The plaintiff’s complaint also named as defendants in this action Republic and Underwriters insurance companies. At the time of the accident, Republic had in full force and effect policies of homeowners insurance covering the parents of Dale Boeschke and Anthony Anderson, with their children named as additional insureds. Similarly, Underwriters had issued a homeowners policy to the parents of Bernard Halas, naming him as an additional insured. The original answers filed by the insurance companies were subsequently amended to allege certain defenses in coverage relying upon the “business pursuit” and the “intentional tort” policy exclusions. Each policy contained the following language in the coverage exclusionary provisions: •

“THIS POLICY DOES NOT APPLY:
“1. Under Coverage E — Personal Liability and Coverage F — Medical Payments to Others: . . .
“(d) to bodily injury or property damage arising out of business pursuits of any insured except activities therein which are ordinarily incident to non-business pursuits; ...
# “(f) to bodily injury or property damage which is either expected or intended from the standpoint of the insured.”

*706 Republic and Underwriters moved for summary judgments of dismissal upon the above recited policy exclusions. In the alternative, the insurers requested a bifurcated trial with respect to the issue of policy coverage in the event that the motions for summary judgment were denied. The trial court denied the respective summary judgment motions but granted Republic’s and Underwriter’s requests for a separate trial on the issue of coverage.

At the trial on the issue of coverage, the defendant Boeschke stated that he did not mean to hit or hurt the plaintiff as he was taking haphazard aim. However, on cross-examination, Boeschke contradicted this testimony stating that although he had no intention of hitting the plaintiff in the eye, he had intended to strike Pachucki’s body with the rubber band-propelled projectile.

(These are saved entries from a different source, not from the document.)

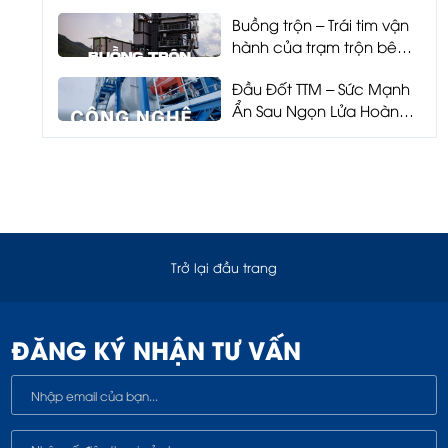
và môi trường
Buồng trộn – Trái tim vận
hành của trạm trộn bê
tông nhựa
Đầu Đốt TTM – Sức Mạnh
Ẩn Sau Ngọn Lửa Hoàn
Hảo
Trở lại đầu trang
ĐĂNG KÝ NHẬN TƯ VẤN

In his testimony, Boeschke stated “You do not have too much control” when shooting a greening pin; and admitted that the plaintiff could be hit in the eye because of the lack of control over the flying object’s course of travel. Boeschke personally realized the danger of the flying object, testifying that on one occasion he had bled after being struck with a greening pin.

The defendant, Bernard Halas, testified that he was aiming in the plaintiff’s general direction but was not trying to hit any particular part of his body. He explained that since a flying greening pin could strike anywhere on a person’s body he realized there was a possibility that the pin could hit Pachucki in the face. The Defendants, as well as the plaintiff, stated that the “war” game was spontaneous and not the result of any provocation or animosity. During the 3-5 minute “game of war” the plaintiff and the defendants fired approximately 30 greening pins with only one other pin striking the plaintiff in the leg. It is. undisputed in the record that the plaintiff returned the defendants’ volleys and that *707 Boeschke was standing about 6 feet away when he fired the pin into the plaintiff’s eye.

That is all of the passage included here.